PR: https://github.com/ggml-org/llama.cpp/pull/21527
Issue: https://github.com/ggml-org/llama.cpp/issues/21517
Hardware: Intel Arc Pro B70, 32 GB GDDR6, 608 GB/s bandwidth
yon_impostor@reddit
That's incredible, please keep it up. I checked this on my B580 and it worked perfectly. Huge improvement. Took Llama 8B from 2043pp/10.7tg to 2256pp/34.8tg. Building your PR makes llama-bench warn about about some enabled asserts, though. I wonder if IPEX-LLM has any other tricks like this left? It always seemed faster, even if it was sometimes broken.
If you want some other stuff to look at, BF16 support is missing (it dequants to fp32 and then goes) even though all the Arc cards should be able to do it, XMX has very low utilization, and SYCL flash attention probably still needs some work.
If you need any help at all testing your patches I have an A310, A380 and a B580. I also have an A770 but I don't currently have access to it.
sampdoria_supporter@reddit
Did you generate numbers for the A380?
Katostrofik@reddit (OP)
Thanks! And thanks for testing on your cards. I'm glad to see it helped more than just the B70's. I'll take a look at the BF16 issue, looks like it could be a similar situation to the Q8_0 one.
And I'll be happy to do some testing with the dual B70s. I'm still finishing up some initial benchmarking but looking forward to putting them to use. :)
yon_impostor@reddit
Yeah, allegedly there's support for BF16 in the commits but after profiling it on Alchemist and Battlemage both and checking it out with Claude it doesn't seem to be real. Prompt processing is noticeably more fp32-like than fp16-like for BF16.
Katostrofik@reddit (OP)
yon_impostor@reddit
Had to go down from 1.5B to 1B on the A310 due to it being a 4G card. Otherwise, great uplifts on both cards again.
B580, mainline, Qwen2.5-1.5B BF16: 3346.56 / 17.99 (11.3% BW)
B580, PR, Qwen: 3397.11 / 91.84 (58%! BW)
Bit surprised there wasn't more of a PP uplift. Maybe memory bandwidth limited?
A310, mainline, Llama3.2 1B BF16: 759.62 / 4.74 (8.8% BW)
A310, PR, Llama: 787.88 / 19.46 (36% BW)
Thanks again for your work!
Curiously FP16 still seems faster especially on prompt processing.
Mainline / PR both get ~11k PP for FP16 on my B580, basically same TG to your BF16 impl though.
Similar story on the A310, Llama 3.2 1B FP16 gets 2.1k PP instead of ~780 in FP16, and basically same TG as your BF16.
Katostrofik@reddit (OP)
Great data, thanks for testing on Alchemist too!
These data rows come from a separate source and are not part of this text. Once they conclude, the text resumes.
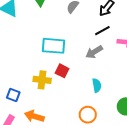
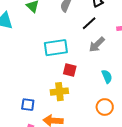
black line: (102, 31) -> (89, 23), moved
yellow cross: (42, 80) -> (59, 92), moved

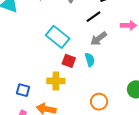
cyan rectangle: (56, 48) -> (58, 37), turned 40
cyan semicircle: (107, 76) -> (90, 60), moved

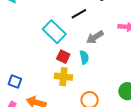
black line: (93, 17) -> (79, 14), moved
yellow cross: (56, 81) -> (63, 77), moved

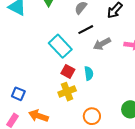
gray arrow: (95, 37) -> (102, 44), moved
yellow cross: (63, 77) -> (67, 92), turned -30

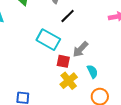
gray arrow: (102, 44) -> (80, 49), moved
cyan semicircle: (89, 73) -> (92, 72), moved

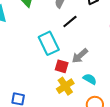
cyan rectangle: (48, 40) -> (49, 43), turned 30
cyan semicircle: (92, 72) -> (90, 79), turned -40

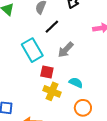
gray arrow: (80, 56) -> (66, 50), moved
yellow cross: (65, 86) -> (52, 91), turned -30

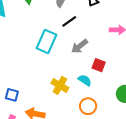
cyan rectangle: (32, 50) -> (46, 42), turned 45
red square: (47, 72) -> (99, 65), moved

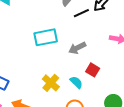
black line: (69, 21) -> (81, 13), moved
cyan rectangle: (46, 42) -> (46, 37), turned 45

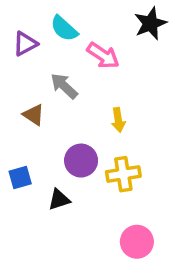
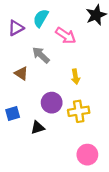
cyan semicircle: (64, 28) -> (41, 18), turned 78

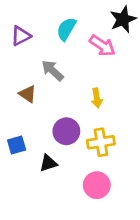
cyan semicircle: (41, 18) -> (66, 29), moved
pink arrow: (66, 36) -> (102, 46), moved
pink circle: (87, 155) -> (97, 185), moved

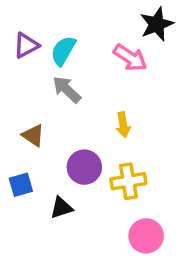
cyan semicircle: (66, 29) -> (63, 51), moved
brown triangle: (28, 94) -> (33, 135), moved
pink circle: (97, 185) -> (146, 236), moved

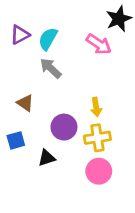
yellow arrow: (123, 125) -> (96, 107), moved
pink circle: (146, 236) -> (99, 171), moved

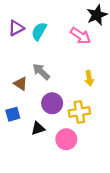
gray arrow: (51, 68) -> (41, 72), moved
yellow arrow: (96, 107) -> (89, 78), moved
pink circle: (99, 171) -> (66, 139), moved

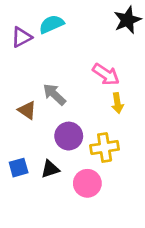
cyan semicircle: (39, 31) -> (52, 24), moved, turned 36
pink arrow: (80, 36) -> (106, 74), moved
blue square: (13, 114) -> (19, 168), moved

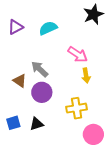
cyan semicircle: (52, 24) -> (48, 28), moved
purple circle: (69, 136) -> (42, 92), moved
pink circle: (87, 183) -> (93, 134), moved

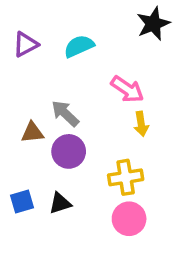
brown triangle: (20, 81) -> (32, 132), turned -40
pink circle: (93, 134) -> (129, 219), moved

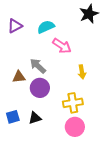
pink arrow: (127, 89) -> (62, 46), moved

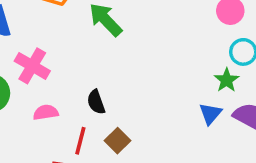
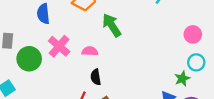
pink semicircle: (46, 112) -> (90, 51), moved

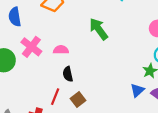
green arrow: (112, 25) -> (99, 29), moved

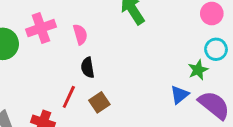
pink cross: (31, 47) -> (41, 28), turned 30
pink semicircle: (61, 50) -> (80, 34), turned 72

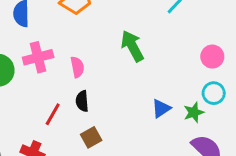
blue triangle: (180, 95) -> (161, 108), moved
red line: (69, 97) -> (53, 114), moved

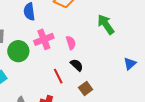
black semicircle: (82, 101) -> (77, 65), turned 144
red line: (53, 114) -> (58, 76), turned -49

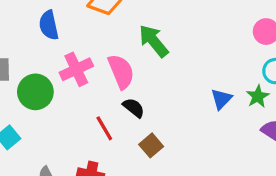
green arrow: (106, 24) -> (154, 41), moved
pink semicircle: (71, 43) -> (121, 72), size x1.5

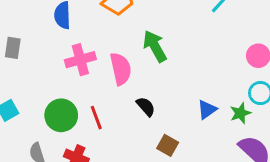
green circle: (35, 92) -> (61, 115), moved
black semicircle: (134, 108) -> (146, 107), moved
brown square: (151, 145) -> (168, 145), moved, turned -30

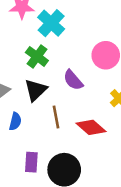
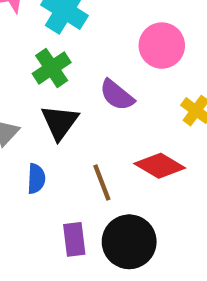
green cross: (37, 56) -> (52, 68), turned 30
brown line: (56, 117) -> (102, 183), moved

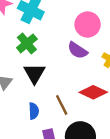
purple semicircle: (117, 95) -> (78, 50), moved
blue semicircle: (36, 179) -> (34, 111), moved

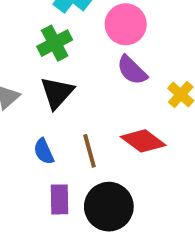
pink circle: (88, 25) -> (126, 24), moved
blue semicircle: (34, 111) -> (44, 151), turned 147

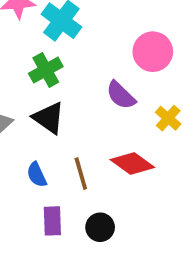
pink circle: (126, 24) -> (153, 52), moved
black triangle: (57, 93) -> (49, 118), turned -36
black circle: (109, 207) -> (100, 227), size x0.6

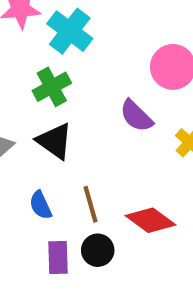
red diamond: (132, 163) -> (150, 220), moved
black circle: (100, 227) -> (98, 250), moved

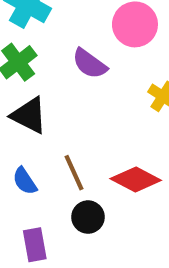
purple semicircle: (136, 116) -> (90, 64), moved
purple rectangle: (58, 258) -> (35, 245), moved

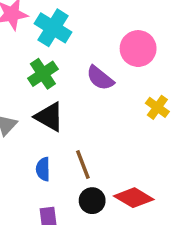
red diamond: (136, 180) -> (134, 198), moved
blue semicircle: (25, 181) -> (43, 169), turned 30

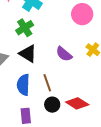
purple semicircle: (100, 78) -> (64, 54), moved
blue semicircle: (43, 169) -> (23, 85), size x1.5

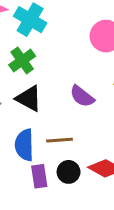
brown line: (47, 83) -> (60, 140), turned -72
purple rectangle: (26, 116) -> (39, 176), moved

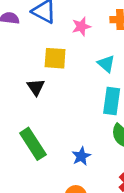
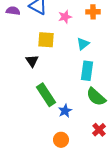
cyan triangle: (106, 64) -> (83, 44), turned 40
green rectangle: (33, 144) -> (46, 95), moved

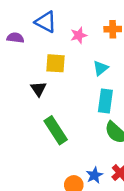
purple semicircle: (13, 11) -> (15, 38), moved
blue star: (65, 111) -> (94, 175), moved

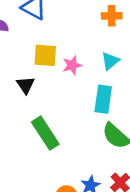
pink star: (79, 35) -> (72, 65), moved
cyan triangle: (101, 68) -> (110, 61), moved

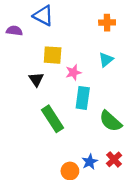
pink star: (72, 65) -> (73, 72), moved
cyan rectangle: (103, 99) -> (83, 98), moved

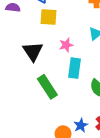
yellow square: (53, 55) -> (48, 17), moved
black triangle: (36, 79) -> (33, 51), size x1.5

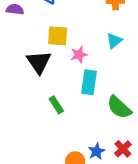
yellow square: (48, 17) -> (58, 36), moved
green rectangle: (47, 87) -> (56, 105), size x0.6

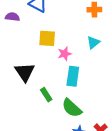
black triangle: (39, 62) -> (25, 72), moved
green semicircle: (119, 107) -> (72, 108), moved

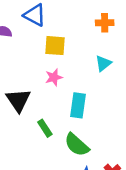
yellow square: (47, 38) -> (55, 46), moved
pink star: (65, 54) -> (54, 77), moved

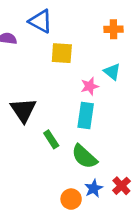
cyan triangle: (103, 63) -> (112, 72), turned -42
pink star: (54, 77) -> (90, 86), moved

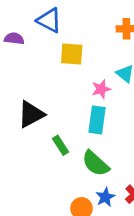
black triangle: (23, 110) -> (31, 114), turned 36

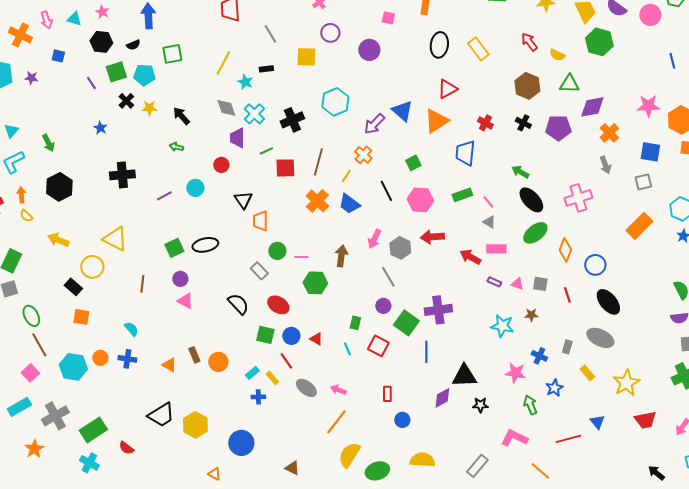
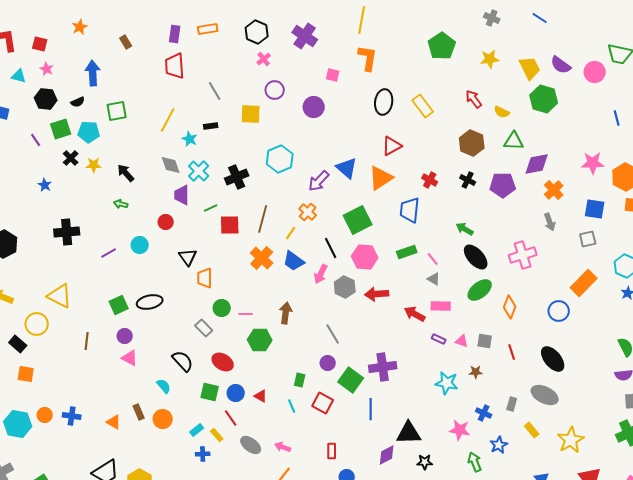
green square: (413, 163) -> (358, 220), size x1.8
pink arrow: (374, 239) -> (321, 274), moved
gray hexagon: (400, 248) -> (345, 287), moved
blue circle: (595, 265) -> (559, 311), moved
cyan semicircle: (131, 329) -> (164, 386), moved

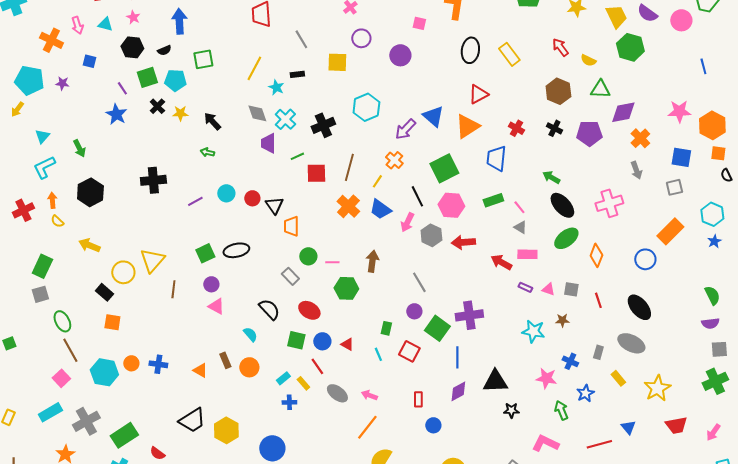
blue star: (45, 185) -> (116, 114), moved, size x1.5
red circle: (166, 222) -> (252, 198), moved
yellow triangle: (60, 296) -> (152, 260), moved, turned 44
purple diamond: (387, 455) -> (458, 391), moved

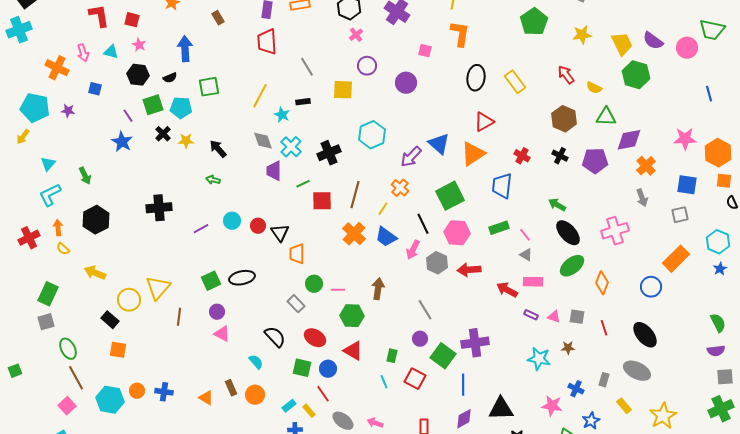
red triangle: (347, 344) -> (353, 351), moved, size x1.5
The PP numbers being similar is expected - this PR only changes the DMMV path (token generation).
PP uses the GEMM path which was already working for BF16, just slower. FP16 being faster on PP makes sense since the GEMM kernels are optimized for FP16 on these GPUs. The big win here was TG, and those numbers look solid across both cards. :-D
Katostrofik@reddit (OP)
Academic_Pick6892@reddit
I'm currently building a decentralized GPU infrastructure project (Runfra) that focuses on optimizing LLM/Image-gen inference across heterogeneous hardware (including a 3 node cluster with 4080s/4060s). We've been eyeing Intel Arc's high VRAM-to-price ratio for our worker nodes.
A quick question: Since this reorder optimization significantly improves local VRAM bandwidth, have you observed any impact on the overhead when running these Q8_0 models in a multi-GPU or distributed setup? I'm curious if the memory remapping layer adds any noticeable latency to the P2P synchronization step.
RIP26770@reddit
! That's amazing thanks
rahulsingh_ca@reddit
you should get your agent to sign up for clankerslist.ai !
Katostrofik@reddit (OP)
lol, we're good. A couple introverts focused on doing work over here. But thanks.